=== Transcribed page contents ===

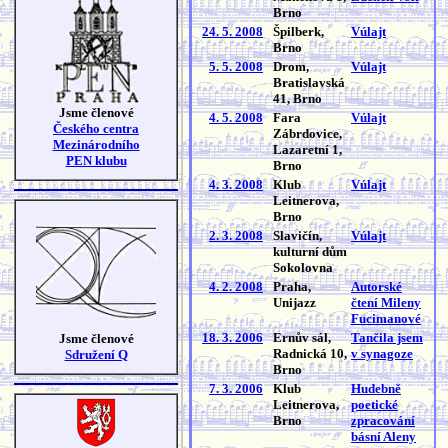
Brno
24. 5. 2008
Špilberk,
Vúlajt
Brno
5. 5. 2008
Drom,
Vúlajt
Bratislavská
41, Brno
Jsme členové
4. 5. 2008
Fara
Vúlajt
Českého centra
Zábrdovice,
Mezinárodního
Lazaretní 1,
PEN klubu
Brno
4. 3. 2008
Klub
Vúlajt
Leitnerova,
Brno
2. 3. 2008
Slavičín,
Vúlajt
kulturní dům
Sokolovna
4. 2. 2008
Praha,
Autorské
Unijazz
čtení Mileny
Fucimanové
18. 3. 2006
Ernův sál,
Tančila jsem
Jsme členové
Radnická 10,
v synagoze
Sdružení Q
Brno
7. 3. 2006
Klub
Hudebně
Leitnerova,
poetické
Brno
zpracování
básní Aleny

=== Task goal ===
Please print every record exactly, leaving out the pictures.

=== Exercise answer ===
Brno
24. 5. 2008
Špilberk,
Vúlajt
Brno
5. 5. 2008
Drom,
Vúlajt
Bratislavská
41, Brno
Jsme členové
4. 5. 2008
Fara
Vúlajt
Českého centra
Zábrdovice,
Mezinárodního
Lazaretní 1,
PEN klubu
Brno
4. 3. 2008
Klub
Vúlajt
Leitnerova,
Brno
2. 3. 2008
Slavičín,
Vúlajt
kulturní dům
Sokolovna
4. 2. 2008
Praha,
Autorské
Unijazz
čtení Mileny
Fucimanové
18. 3. 2006
Ernův sál,
Tančila jsem
Jsme členové
Radnická 10,
v synagoze
Sdružení Q
Brno
7. 3. 2006
Klub
Hudebně
Leitnerova,
poetické
Brno
zpracování
básní Aleny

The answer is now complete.